Allereerst zette de Raad van State vraagtekens bij de harmonisatie waarbij de regelgeving voor peuterspeelzalen volledig gelijk wordt getrokken aan die voor kinderdagverblijven. Terwijl kinderdagverblijven zich richten op kinderen van 0-4 jaar richten peuterspeelzalen zich op kinderen van 2-4 jaar. De Raad van State begrijpt dan ook niet de noodzaak van het gelijktrekken van kwaliteitseisen. Volgens de Raad van State zouden de twee opvangorganen andere doelen hebben: kinderopvang is er voor kinderen van werkende ouders, peuterspeelzalen is er om peuters zich spelend te laten ontwikkelen. Waarom deze vormen toch geharmoniseerd moeten worden, moet daarom beter gemotiveerd worden.

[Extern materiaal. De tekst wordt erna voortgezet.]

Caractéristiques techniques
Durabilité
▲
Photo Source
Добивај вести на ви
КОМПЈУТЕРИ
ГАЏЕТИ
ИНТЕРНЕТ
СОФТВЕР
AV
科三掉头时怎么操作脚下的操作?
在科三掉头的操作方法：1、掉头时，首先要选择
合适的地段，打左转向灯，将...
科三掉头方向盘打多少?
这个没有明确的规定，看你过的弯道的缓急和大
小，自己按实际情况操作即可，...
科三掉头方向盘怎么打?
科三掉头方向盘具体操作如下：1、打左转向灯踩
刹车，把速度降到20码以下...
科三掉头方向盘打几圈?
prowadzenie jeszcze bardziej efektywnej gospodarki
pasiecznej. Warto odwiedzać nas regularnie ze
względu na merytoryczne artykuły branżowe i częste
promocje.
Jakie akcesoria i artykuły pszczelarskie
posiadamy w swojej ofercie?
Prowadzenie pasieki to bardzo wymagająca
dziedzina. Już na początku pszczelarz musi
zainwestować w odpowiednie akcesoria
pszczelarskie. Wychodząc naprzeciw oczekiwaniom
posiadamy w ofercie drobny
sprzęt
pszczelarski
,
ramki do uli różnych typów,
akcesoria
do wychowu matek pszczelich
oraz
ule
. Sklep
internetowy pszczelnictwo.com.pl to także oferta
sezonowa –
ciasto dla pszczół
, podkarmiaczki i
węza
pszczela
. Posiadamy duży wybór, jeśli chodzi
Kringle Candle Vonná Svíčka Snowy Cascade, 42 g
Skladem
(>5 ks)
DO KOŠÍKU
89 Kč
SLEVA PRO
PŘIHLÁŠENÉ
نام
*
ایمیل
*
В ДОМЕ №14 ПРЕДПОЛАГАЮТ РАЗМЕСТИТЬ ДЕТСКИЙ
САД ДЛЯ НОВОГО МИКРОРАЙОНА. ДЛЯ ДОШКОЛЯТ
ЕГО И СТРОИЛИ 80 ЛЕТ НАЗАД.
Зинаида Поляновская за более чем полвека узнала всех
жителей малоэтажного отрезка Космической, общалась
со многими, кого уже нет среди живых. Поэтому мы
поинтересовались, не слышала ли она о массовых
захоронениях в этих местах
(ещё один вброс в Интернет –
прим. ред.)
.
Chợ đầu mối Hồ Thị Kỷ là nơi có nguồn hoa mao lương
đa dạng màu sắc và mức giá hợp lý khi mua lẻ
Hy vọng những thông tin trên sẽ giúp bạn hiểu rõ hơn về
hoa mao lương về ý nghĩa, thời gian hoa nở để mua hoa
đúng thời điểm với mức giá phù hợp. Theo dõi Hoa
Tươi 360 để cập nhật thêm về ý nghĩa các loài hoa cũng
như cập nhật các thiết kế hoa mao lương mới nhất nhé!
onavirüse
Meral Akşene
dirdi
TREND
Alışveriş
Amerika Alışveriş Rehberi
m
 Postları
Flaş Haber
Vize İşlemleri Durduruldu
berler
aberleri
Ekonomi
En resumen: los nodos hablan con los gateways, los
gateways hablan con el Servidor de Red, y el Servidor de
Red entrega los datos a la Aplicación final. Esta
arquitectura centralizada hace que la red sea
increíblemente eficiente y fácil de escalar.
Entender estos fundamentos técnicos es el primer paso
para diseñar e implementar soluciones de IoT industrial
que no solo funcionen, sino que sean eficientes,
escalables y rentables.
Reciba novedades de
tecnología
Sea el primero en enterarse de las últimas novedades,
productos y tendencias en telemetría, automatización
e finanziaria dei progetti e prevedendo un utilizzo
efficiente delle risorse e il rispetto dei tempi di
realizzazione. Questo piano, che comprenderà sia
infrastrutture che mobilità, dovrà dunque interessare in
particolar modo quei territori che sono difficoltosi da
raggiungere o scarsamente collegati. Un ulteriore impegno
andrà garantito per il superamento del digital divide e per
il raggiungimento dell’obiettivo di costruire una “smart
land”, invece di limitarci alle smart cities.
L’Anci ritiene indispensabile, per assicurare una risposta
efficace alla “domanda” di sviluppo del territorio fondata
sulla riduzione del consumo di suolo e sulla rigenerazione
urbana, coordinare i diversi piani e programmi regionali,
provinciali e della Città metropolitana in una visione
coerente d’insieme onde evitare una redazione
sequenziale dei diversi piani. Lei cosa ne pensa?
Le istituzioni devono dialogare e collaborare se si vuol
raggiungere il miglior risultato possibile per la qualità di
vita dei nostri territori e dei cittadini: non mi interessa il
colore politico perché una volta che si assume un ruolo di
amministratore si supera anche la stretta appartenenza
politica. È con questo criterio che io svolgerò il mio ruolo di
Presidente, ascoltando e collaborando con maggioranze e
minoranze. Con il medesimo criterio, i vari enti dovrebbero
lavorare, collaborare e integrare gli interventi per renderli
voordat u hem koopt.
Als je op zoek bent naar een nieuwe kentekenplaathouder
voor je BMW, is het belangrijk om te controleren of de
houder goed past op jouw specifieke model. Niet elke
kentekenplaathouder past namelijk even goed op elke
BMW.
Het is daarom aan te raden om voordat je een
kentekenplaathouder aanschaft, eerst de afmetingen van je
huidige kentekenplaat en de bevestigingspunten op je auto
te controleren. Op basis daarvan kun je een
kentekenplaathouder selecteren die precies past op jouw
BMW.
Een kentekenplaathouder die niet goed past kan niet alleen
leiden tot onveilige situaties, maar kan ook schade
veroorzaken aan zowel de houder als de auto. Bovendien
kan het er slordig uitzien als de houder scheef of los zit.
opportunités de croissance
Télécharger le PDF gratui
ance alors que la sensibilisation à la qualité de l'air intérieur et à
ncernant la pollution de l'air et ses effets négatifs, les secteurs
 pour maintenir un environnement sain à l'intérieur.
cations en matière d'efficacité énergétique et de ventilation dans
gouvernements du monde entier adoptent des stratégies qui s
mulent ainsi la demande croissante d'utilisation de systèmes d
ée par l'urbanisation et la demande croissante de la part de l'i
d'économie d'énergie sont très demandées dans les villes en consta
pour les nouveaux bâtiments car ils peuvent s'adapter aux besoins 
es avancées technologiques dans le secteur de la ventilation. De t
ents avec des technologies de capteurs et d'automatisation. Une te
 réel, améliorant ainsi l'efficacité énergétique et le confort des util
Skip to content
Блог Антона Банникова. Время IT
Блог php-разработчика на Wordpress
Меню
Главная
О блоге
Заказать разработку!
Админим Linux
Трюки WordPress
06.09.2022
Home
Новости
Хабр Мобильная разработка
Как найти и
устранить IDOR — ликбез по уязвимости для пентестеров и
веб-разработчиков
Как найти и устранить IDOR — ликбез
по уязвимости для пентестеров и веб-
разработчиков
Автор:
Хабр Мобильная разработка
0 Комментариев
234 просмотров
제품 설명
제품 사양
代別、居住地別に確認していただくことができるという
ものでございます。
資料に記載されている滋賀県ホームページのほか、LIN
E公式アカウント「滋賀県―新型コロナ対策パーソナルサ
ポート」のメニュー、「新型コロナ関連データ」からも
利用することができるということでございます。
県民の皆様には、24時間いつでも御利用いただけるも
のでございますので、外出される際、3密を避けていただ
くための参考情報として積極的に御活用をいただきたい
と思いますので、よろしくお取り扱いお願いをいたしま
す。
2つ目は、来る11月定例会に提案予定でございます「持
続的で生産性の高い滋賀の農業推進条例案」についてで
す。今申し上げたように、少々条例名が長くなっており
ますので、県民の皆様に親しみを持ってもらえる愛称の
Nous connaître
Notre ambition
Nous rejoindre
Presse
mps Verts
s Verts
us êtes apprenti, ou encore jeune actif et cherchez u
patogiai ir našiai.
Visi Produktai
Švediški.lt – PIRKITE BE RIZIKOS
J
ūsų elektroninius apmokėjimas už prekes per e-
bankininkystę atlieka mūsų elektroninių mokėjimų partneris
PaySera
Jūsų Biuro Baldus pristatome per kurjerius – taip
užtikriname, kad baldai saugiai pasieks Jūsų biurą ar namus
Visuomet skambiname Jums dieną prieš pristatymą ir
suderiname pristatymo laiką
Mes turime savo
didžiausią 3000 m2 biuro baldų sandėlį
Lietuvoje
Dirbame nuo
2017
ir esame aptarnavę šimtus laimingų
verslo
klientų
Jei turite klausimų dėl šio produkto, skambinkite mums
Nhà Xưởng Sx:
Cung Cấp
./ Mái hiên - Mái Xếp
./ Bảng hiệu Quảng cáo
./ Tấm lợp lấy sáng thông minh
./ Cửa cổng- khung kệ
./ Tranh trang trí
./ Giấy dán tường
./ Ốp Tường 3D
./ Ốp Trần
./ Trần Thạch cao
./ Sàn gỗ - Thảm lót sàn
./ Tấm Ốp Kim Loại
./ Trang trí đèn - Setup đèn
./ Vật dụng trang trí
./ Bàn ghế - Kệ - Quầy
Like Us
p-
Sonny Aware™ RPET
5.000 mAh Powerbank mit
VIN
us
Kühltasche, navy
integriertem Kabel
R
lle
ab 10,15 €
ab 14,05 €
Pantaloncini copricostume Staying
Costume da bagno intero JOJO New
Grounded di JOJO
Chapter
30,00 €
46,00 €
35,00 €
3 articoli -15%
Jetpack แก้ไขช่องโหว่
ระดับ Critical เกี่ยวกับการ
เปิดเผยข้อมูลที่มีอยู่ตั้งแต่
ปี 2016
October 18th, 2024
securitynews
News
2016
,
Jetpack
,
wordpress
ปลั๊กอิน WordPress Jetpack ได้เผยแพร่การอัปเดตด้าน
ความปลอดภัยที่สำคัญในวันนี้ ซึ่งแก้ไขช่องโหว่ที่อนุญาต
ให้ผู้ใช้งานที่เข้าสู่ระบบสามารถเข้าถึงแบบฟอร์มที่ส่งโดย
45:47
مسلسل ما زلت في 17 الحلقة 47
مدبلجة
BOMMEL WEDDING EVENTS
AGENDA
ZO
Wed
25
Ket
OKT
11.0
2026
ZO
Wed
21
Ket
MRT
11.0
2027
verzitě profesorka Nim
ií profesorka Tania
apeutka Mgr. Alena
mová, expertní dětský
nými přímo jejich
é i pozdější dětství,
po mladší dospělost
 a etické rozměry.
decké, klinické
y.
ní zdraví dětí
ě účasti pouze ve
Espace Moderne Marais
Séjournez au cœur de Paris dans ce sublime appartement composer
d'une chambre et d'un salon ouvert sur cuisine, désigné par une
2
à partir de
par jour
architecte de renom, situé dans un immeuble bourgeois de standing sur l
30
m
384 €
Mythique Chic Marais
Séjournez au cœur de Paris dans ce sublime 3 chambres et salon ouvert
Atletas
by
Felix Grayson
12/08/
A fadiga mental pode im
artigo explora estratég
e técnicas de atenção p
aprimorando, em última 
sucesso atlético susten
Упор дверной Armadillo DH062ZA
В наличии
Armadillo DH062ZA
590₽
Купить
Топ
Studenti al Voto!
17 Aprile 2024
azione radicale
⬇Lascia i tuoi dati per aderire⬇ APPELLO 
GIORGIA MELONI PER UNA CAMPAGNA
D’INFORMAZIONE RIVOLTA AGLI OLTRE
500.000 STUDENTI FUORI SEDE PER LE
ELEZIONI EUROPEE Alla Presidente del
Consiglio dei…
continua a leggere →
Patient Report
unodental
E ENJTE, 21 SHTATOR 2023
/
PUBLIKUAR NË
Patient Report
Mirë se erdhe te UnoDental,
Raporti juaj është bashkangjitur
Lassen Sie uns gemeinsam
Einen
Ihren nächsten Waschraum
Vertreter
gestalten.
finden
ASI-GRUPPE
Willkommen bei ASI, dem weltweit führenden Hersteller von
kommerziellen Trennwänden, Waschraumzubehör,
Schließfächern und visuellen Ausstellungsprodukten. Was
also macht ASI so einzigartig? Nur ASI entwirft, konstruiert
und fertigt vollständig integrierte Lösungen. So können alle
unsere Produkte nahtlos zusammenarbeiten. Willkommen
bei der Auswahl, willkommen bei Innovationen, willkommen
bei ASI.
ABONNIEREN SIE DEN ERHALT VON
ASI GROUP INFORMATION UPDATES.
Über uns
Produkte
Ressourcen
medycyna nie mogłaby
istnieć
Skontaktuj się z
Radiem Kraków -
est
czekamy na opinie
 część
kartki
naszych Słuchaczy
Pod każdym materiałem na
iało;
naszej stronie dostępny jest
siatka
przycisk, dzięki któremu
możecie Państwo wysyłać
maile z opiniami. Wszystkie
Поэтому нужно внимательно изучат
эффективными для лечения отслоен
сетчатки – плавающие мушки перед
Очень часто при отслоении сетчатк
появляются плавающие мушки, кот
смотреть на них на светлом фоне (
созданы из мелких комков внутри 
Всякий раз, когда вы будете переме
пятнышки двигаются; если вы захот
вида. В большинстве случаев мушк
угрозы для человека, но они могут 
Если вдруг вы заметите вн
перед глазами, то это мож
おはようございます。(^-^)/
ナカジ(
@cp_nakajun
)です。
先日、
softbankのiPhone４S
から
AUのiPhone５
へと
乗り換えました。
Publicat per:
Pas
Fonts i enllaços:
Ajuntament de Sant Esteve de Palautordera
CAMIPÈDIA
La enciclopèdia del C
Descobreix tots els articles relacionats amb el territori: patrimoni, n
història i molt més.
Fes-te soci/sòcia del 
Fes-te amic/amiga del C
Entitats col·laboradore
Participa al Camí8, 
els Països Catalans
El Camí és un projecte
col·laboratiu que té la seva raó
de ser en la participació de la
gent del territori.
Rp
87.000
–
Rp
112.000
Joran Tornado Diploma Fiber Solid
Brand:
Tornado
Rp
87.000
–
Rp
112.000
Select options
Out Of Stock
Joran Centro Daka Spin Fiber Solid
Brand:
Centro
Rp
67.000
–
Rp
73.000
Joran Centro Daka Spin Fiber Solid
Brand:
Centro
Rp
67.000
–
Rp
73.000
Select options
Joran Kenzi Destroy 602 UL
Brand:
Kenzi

De Raad van State uitte meer kritiek op de wetsvoorstellen van minister Asscher. Ze willen ook een betere onderbouwing van het wetsvoorstel Innovatie en kwaliteit kinderopvang. Lees meer
Werkende ouders
Vanuit de branche klonken op social media al vraagtekens bij de inhoudelijke feedback van de Raad van State. De doelstelling van kinderopvang en peuterspeelzaalwerk schuift al jaren dichter naar elkaar toe. Kinderen leren op kinderdagverblijven ook spelenderwijs. Verder klopt de aanname van de Raad van State dat werkende ouders alleen gebruikmaken van kinderopvang niet. Onderzoeksbureau Buitenhek toonde onlangs aan dat werkende ouders ook veelvuldig gebruikmaken van peuterspeelzaalwerk.
Ik vraag me af of de Raad van State onder een steen vandaan komt. Ze beschrijven een speelveld dat volstrekt de plank misslaat. Treurig! https://t.co/xMjo36pSB9
— Corona Sanders-Koek (@CoronaSK) November 2, 2016
Gelijk speelveld
Brancheorganisatie Kinderopvang verwacht dat de harmonisatie voor meer eenduidigheid in regelgeving, gelijke kwaliteitseisen voor alle voorzieningen en een gelijkwaardig financieringssysteem zorgt. De harmonisatie zorgt volgens de Brancheorganisatie voor een gelijk speelveld dat er nu niet is. Daarnaast voorkomt het de ongewenste versnippering van voorzieningen voor jonge kinderen. ‘De Brancheorganisatie schaart zich unaniem achter het uitgangspunt van het ministerie voor keuzevrijheid en werkt hierin graag samen met ouders, gemeenten en onderwijs.’
Groter bereik
De harmonisatie van peuterspeelzaallocaties kan ook een aanloop zijn naar een groter bereik onder peuters. De Brancheorganisatie signaleerde dat ongeveer 40.000 peuters (20 procent) niet naar een peutervoorziening gaan. De organisatie is hierover in gesprek met de ministeries van Onderwijs en Sociale Zaken om kinderopvang nog toegankelijker te maken voor alle kinderen.